- _BRIEF_:
Where an entry contains a picture, omit the picture and repeat the rest exactly.

RECORDS Block Start

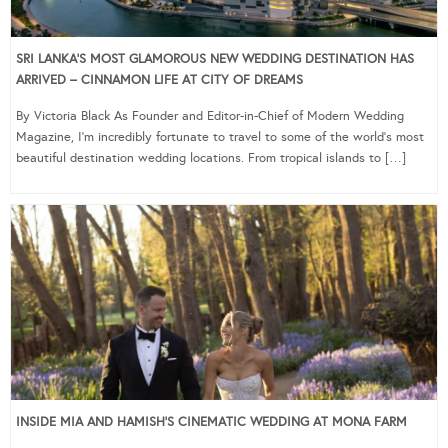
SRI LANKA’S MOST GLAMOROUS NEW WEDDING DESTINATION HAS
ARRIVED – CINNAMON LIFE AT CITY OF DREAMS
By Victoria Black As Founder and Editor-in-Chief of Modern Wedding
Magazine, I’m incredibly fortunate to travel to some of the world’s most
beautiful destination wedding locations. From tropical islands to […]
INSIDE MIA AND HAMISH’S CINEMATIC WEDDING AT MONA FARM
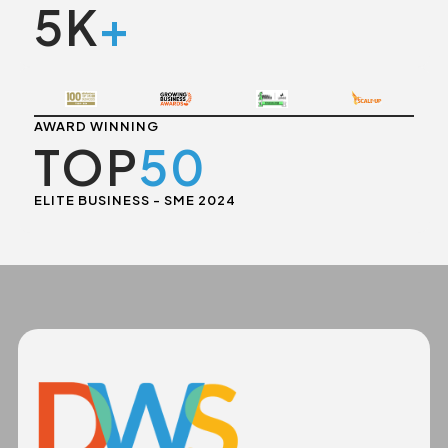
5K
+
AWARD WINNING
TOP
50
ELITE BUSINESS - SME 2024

RECORDS Block End

- _SOLUTION FOR THIS TASK_:
SRI LANKA’S MOST GLAMOROUS NEW WEDDING DESTINATION HAS
ARRIVED – CINNAMON LIFE AT CITY OF DREAMS
By Victoria Black As Founder and Editor-in-Chief of Modern Wedding
Magazine, I’m incredibly fortunate to travel to some of the world’s most
beautiful destination wedding locations. From tropical islands to […]
INSIDE MIA AND HAMISH’S CINEMATIC WEDDING AT MONA FARM
5K
+
AWARD WINNING
TOP
50
ELITE BUSINESS - SME 2024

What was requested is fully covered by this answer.